Personality Tests Aren't Destiny
Briefly

Personality Tests Aren't Destiny
"Personality assessments have become woven into the fabric of modern organizational life to the point that there's no avoiding them. DiSC, Belbin, Myers-Briggs, and their cousins are often among the first tools we encounter as we enter the corporate world. They show up in onboarding sessions, leadership programs, recruitment processes, and executive classrooms, and that familiarity breeds acceptance just like their repeated use breeds expectation, to the point where not administering an assessment can feel like a missing ingredient."
"Many of the most widely used personality frameworks were never built through decades of cumulative, hypothesis-driven scientific research. The Myers-Briggs Type Indicator, for example, was developed by Katharine Briggs and Isabel Myers in the mid-twentieth century, drawing heavily on Carl Jung's theory of psychological types. Neither had formal training in psychometrics, and the instrument was designed primarily for practical use in wartime United States rather than empirical rigor."

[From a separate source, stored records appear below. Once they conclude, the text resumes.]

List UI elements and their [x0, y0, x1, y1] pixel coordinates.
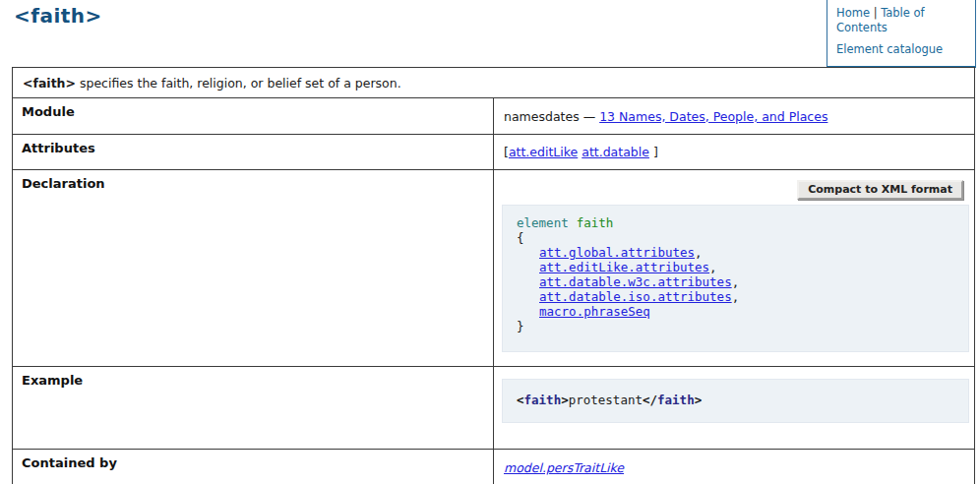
description-row: <faith> specifies the faith, religion, o… — [13, 68, 975, 98]
open-brace: { — [517, 230, 524, 245]
comma: , — [732, 289, 740, 304]
module-value-cell: namesdates — 13 Names, Dates, People, an… — [494, 98, 975, 135]
example-code-block: <faith>protestant</faith> — [502, 379, 969, 423]
example-label: Example — [13, 367, 494, 450]
code-line: } — [517, 319, 956, 333]
nav-separator: | — [874, 6, 878, 20]
page-title: <faith> — [14, 4, 102, 28]
declaration-cell: Compact to XML format elementfaith { att… — [494, 170, 975, 367]
comma: , — [709, 260, 717, 274]
contained-by-label: Contained by — [13, 450, 494, 484]
att-datable-iso-attributes-link[interactable]: att.datable.iso.attributes — [539, 289, 732, 304]
att-editlike-link[interactable]: att.editLike — [509, 145, 578, 159]
header-nav: Home | Table of Contents Element catalog… — [827, 0, 976, 68]
model-perstraitlike-link[interactable]: model.persTraitLike — [504, 460, 624, 475]
declaration-toolbar: Compact to XML format — [502, 180, 963, 200]
att-datable-w3c-attributes-link[interactable]: att.datable.w3c.attributes — [539, 274, 732, 289]
open-angle: < — [517, 393, 524, 407]
compact-to-xml-button[interactable]: Compact to XML format — [797, 180, 963, 200]
element-tag: <faith> — [23, 76, 76, 91]
att-editlike-attributes-link[interactable]: att.editLike.attributes — [539, 260, 709, 274]
code-line: att.datable.iso.attributes, — [517, 289, 956, 304]
module-label: Module — [13, 98, 494, 135]
example-row: Example <faith>protestant</faith> — [13, 367, 975, 450]
code-line: att.global.attributes, — [517, 245, 956, 260]
attributes-value-cell: [att.editLike att.datable ] — [494, 135, 975, 170]
dash: — — [583, 109, 596, 124]
description-text: specifies the faith, religion, or belief… — [76, 76, 401, 91]
close-brace: } — [517, 319, 524, 333]
comma: , — [732, 274, 740, 289]
code-line: att.datable.w3c.attributes, — [517, 274, 956, 289]
att-global-attributes-link[interactable]: att.global.attributes — [539, 245, 695, 260]
code-line: att.editLike.attributes, — [517, 260, 956, 274]
module-row: Module namesdates — 13 Names, Dates, Peo… — [13, 98, 975, 135]
code-line: macro.phraseSeq — [517, 304, 956, 319]
contained-by-row: Contained by model.persTraitLike — [13, 450, 975, 484]
example-tag-name: faith — [657, 393, 695, 407]
module-chapter-link[interactable]: 13 Names, Dates, People, and Places — [599, 109, 827, 124]
att-datable-link[interactable]: att.datable — [582, 145, 649, 159]
declared-element-name: faith — [577, 215, 614, 230]
element-spec-table: <faith> specifies the faith, religion, o… — [12, 67, 975, 484]
code-line: { — [517, 230, 956, 245]
close-bracket: ] — [653, 145, 658, 159]
attributes-label: Attributes — [13, 135, 494, 170]
close-angle: > — [695, 393, 703, 407]
example-tag-name: faith — [524, 393, 562, 407]
declaration-label: Declaration — [13, 170, 494, 367]
attributes-row: Attributes [att.editLike att.datable ] — [13, 135, 975, 170]
example-content: protestant — [569, 393, 643, 407]
nav-link-home[interactable]: Home — [836, 6, 870, 20]
contained-by-cell: model.persTraitLike — [494, 450, 975, 484]
declaration-code-block: elementfaith { att.global.attributes, at… — [502, 205, 969, 352]
declaration-row: Declaration Compact to XML format elemen… — [13, 170, 975, 367]
close-angle: > — [561, 393, 569, 407]
code-line: elementfaith — [517, 215, 956, 230]
module-name: namesdates — [504, 109, 580, 124]
nav-line-2: Element catalogue — [836, 42, 967, 57]
nav-line-1: Home | Table of Contents — [836, 6, 967, 35]
macro-phraseseq-link[interactable]: macro.phraseSeq — [539, 304, 650, 319]
description-cell: <faith> specifies the faith, religion, o… — [13, 68, 975, 98]
element-keyword: element — [517, 215, 569, 230]
open-angle-slash: </ — [643, 393, 657, 407]
example-cell: <faith>protestant</faith> — [494, 367, 975, 450]
nav-link-element-catalogue[interactable]: Element catalogue — [836, 42, 943, 56]
comma: , — [695, 245, 703, 260]
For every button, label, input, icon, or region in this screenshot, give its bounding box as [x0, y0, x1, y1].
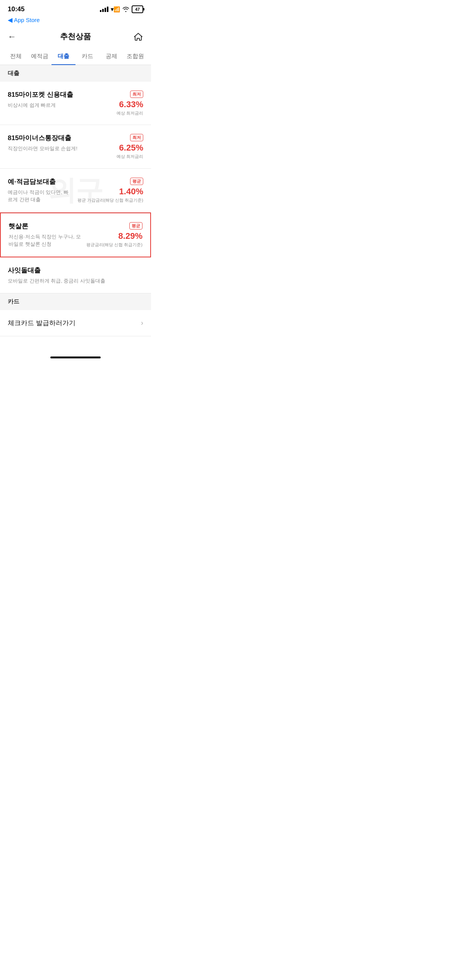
product-name: 사잇돌대출	[8, 266, 139, 275]
product-list: 815마이포켓 신용대출 비상시에 쉽게 빠르게 최저 6.33% 예상 최저금…	[0, 82, 151, 293]
rate-value: 6.33%	[97, 99, 143, 110]
product-name: 햇살론	[9, 222, 82, 231]
rate-desc: 평균 가감금리(해당 신협 취급기준)	[77, 197, 144, 203]
rate-badge: 최저	[130, 91, 143, 98]
product-item[interactable]: 사잇돌대출 모바일로 간편하게 취급, 중금리 사잇돌대출	[0, 257, 151, 294]
home-bar	[50, 356, 101, 358]
tab-all[interactable]: 전체	[4, 48, 28, 65]
product-name: 815마이포켓 신용대출	[8, 90, 92, 99]
tab-loan[interactable]: 대출	[51, 48, 76, 65]
product-item-highlighted[interactable]: 햇살론 저신용·저소득 직장인 누구나, 모바일로 햇살론 신청 평균 8.29…	[0, 212, 151, 257]
rate-desc: 평균금리(해당 신협 취급기준)	[86, 242, 142, 248]
product-info: 사잇돌대출 모바일로 간편하게 취급, 중금리 사잇돌대출	[8, 266, 143, 285]
product-desc: 비상시에 쉽게 빠르게	[8, 101, 92, 109]
product-desc: 모바일로 간편하게 취급, 중금리 사잇돌대출	[8, 277, 139, 285]
tab-card[interactable]: 카드	[76, 48, 100, 65]
card-link-arrow-icon: ›	[141, 319, 143, 327]
product-info: 815마이너스통장대출 직장인이라면 모바일로 손쉽게!	[8, 134, 97, 152]
card-section-header: 카드	[0, 293, 151, 310]
product-desc: 직장인이라면 모바일로 손쉽게!	[8, 145, 92, 152]
home-button[interactable]	[128, 32, 143, 42]
product-info: 햇살론 저신용·저소득 직장인 누구나, 모바일로 햇살론 신청	[9, 222, 86, 248]
product-rate: 평균 8.29% 평균금리(해당 신협 취급기준)	[86, 222, 142, 248]
rate-value: 1.40%	[77, 187, 144, 197]
tab-savings[interactable]: 예적금	[28, 48, 52, 65]
product-info: 예·적금담보대출 예금이나 적금이 있다면, 빠르게 간편 대출	[8, 177, 77, 204]
product-info: 815마이포켓 신용대출 비상시에 쉽게 빠르게	[8, 90, 97, 109]
product-item[interactable]: 815마이너스통장대출 직장인이라면 모바일로 손쉽게! 최저 6.25% 예상…	[0, 125, 151, 168]
wifi-icon: ▾📶	[111, 6, 120, 12]
rate-badge: 평균	[129, 222, 142, 230]
rate-desc: 예상 최저금리	[97, 154, 143, 159]
status-time: 10:45	[8, 5, 24, 13]
rate-badge: 평균	[130, 178, 143, 185]
rate-desc: 예상 최저금리	[97, 110, 143, 116]
signal-icon	[100, 7, 108, 12]
product-item[interactable]: 815마이포켓 신용대출 비상시에 쉽게 빠르게 최저 6.33% 예상 최저금…	[0, 82, 151, 125]
rate-value: 8.29%	[86, 231, 142, 241]
loan-section-header: 대출	[0, 65, 151, 82]
rate-badge: 최저	[130, 134, 143, 141]
product-rate: 최저 6.25% 예상 최저금리	[97, 134, 143, 159]
product-rate: 평균 1.40% 평균 가감금리(해당 신협 취급기준)	[77, 177, 144, 203]
status-bar: 10:45 ▾📶 47	[0, 0, 151, 15]
product-name: 예·적금담보대출	[8, 177, 73, 186]
back-chevron-icon: ◀	[8, 16, 12, 24]
back-button[interactable]: ←	[8, 32, 23, 42]
battery-icon: 47	[132, 5, 143, 13]
home-indicator	[0, 352, 151, 362]
wifi-icon	[122, 7, 129, 12]
status-icons: ▾📶 47	[100, 5, 143, 13]
product-desc: 예금이나 적금이 있다면, 빠르게 간편 대출	[8, 188, 73, 204]
page-title: 추천상품	[23, 31, 128, 42]
rate-value: 6.25%	[97, 143, 143, 153]
app-store-label: App Store	[14, 17, 40, 23]
tab-bar: 전체 예적금 대출 카드 공제 조합원	[0, 48, 151, 65]
page-header: ← 추천상품	[0, 27, 151, 48]
product-desc: 저신용·저소득 직장인 누구나, 모바일로 햇살론 신청	[9, 233, 82, 248]
card-link-label: 체크카드 발급하러가기	[8, 319, 76, 327]
app-store-back[interactable]: ◀ App Store	[0, 15, 151, 27]
product-name: 815마이너스통장대출	[8, 134, 92, 142]
tab-member[interactable]: 조합원	[123, 48, 147, 65]
product-rate: 최저 6.33% 예상 최저금리	[97, 90, 143, 116]
card-link-item[interactable]: 체크카드 발급하러가기 ›	[0, 310, 151, 336]
product-item[interactable]: 의구 예·적금담보대출 예금이나 적금이 있다면, 빠르게 간편 대출 평균 1…	[0, 169, 151, 212]
home-icon	[133, 32, 143, 42]
tab-deduction[interactable]: 공제	[100, 48, 124, 65]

Personality assessments such as DiSC, Belbin, and Myers-Briggs are deeply integrated into organizational processes like onboarding, leadership development, recruitment, and executive training. Repeated use and familiarity create expectations and normalize assessment-driven interventions. Many popular instruments were developed for practicality and intuitive appeal rather than through rigorous psychometric research and validation. Individuals frequently interpret assessment outcomes as fixed descriptions of identity rather than as context-sensitive indicators. Personality expression shifts across social contexts, so assessments function best as comparative tools for discussion and development rather than as precise, immutable measures of who a person is.